Stored data entries
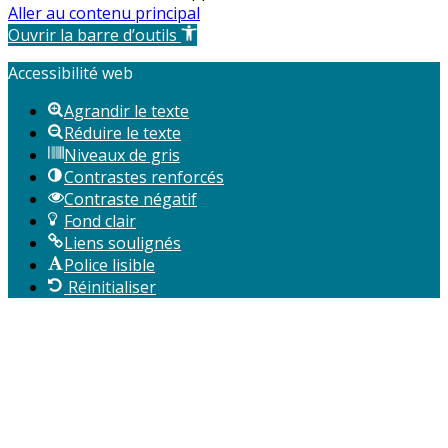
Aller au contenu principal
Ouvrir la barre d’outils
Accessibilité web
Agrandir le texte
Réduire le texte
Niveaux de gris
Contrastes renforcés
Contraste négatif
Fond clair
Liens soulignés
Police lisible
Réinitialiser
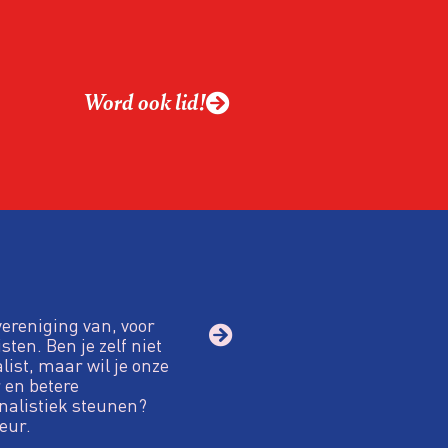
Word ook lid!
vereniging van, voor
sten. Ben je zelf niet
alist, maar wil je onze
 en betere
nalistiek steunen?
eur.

Action item: Copy the data above line for line, skipping every picture.

Worked solution:
Aller au contenu principal
Ouvrir la barre d’outils
Accessibilité web
Agrandir le texte
Réduire le texte
Niveaux de gris
Contrastes renforcés
Contraste négatif
Fond clair
Liens soulignés
Police lisible
Réinitialiser
Word ook lid!
vereniging van, voor
sten. Ben je zelf niet
alist, maar wil je onze
 en betere
nalistiek steunen?
eur.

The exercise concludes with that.